The American philosopher of German origin, Hannah Arendt, has known that one has no state to represent it, such as one who loses the right to have rights. Faced with the choice of either citizenship rights in any country whatsoever or statelessness, Palestinians prefer the latter option, which anyone else would prefer. But that is different from the acceptance of the state of non-citizenship offered by the son-in-law of US President Garrid Kouchner. The following is a survey of Palestinian views on this issue, in addition to the real views of the Palestinians regarding the Kouchner Plan and American President Donald Trump:

An overwhelming majority of Palestinians (83%) believe that the Trump administration is not really serious in proposing a new peace plan, while 12% believe it is serious. A large majority believe that if the United States actually offers a peace plan, it will not call for the establishment of a Palestinian state alongside Israel, while 15% believe it will. Similarly, 81% of the Palestinians believe that the plan will not call for making the capital of Palestine in East Jerusalem, while 14% believe it will.

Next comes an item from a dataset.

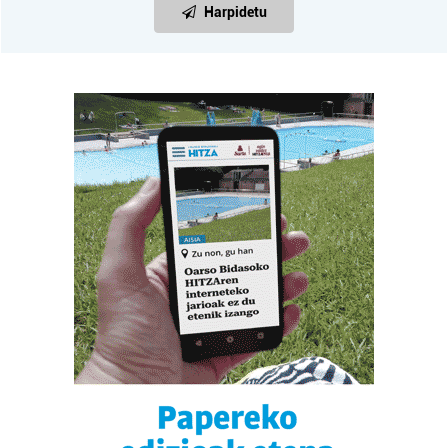
Harpidetu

Seventy-eight percent of the Palestinians believe that Trump's plan will not call for a Palestinian state based on the June 4, 1967 lines, with a simple swap for some land, while 17% believe it will.

An overwhelming majority of 84% of the Palestinians believe that the peace plan will not call for a just solution to the refugee problem, while 10% believe it will. A similar percentage of 84% of Palestinians believe that the peace plan will not call for an end to the Israeli occupation and the withdrawal of the Israeli army from areas occupied by Israel in 1967, while 11% believe it will. 79% of the Palestinians believe that the Palestinian leadership should reject the American peace plan, if presented, while 14% believe it should accept it. But if the Trump plan actually includes all of the above-mentioned items, a majority of 52% would reject it, and 34% would accept it. The percentage of those calling for acceptance is greater in the Gaza Strip, where it reaches 55%, while the percentage of rejectionists is higher in the West Bank, where it reaches 59%.

A majority of Palestinians, 64%, oppose a resumption of negotiations between the Palestinian leadership and the Trump administration.

It is clear from this survey that citizenship and basic civil rights are more important than the state itself, for many people.

Consequently, the findings of this poll do not support Kouchner's plan.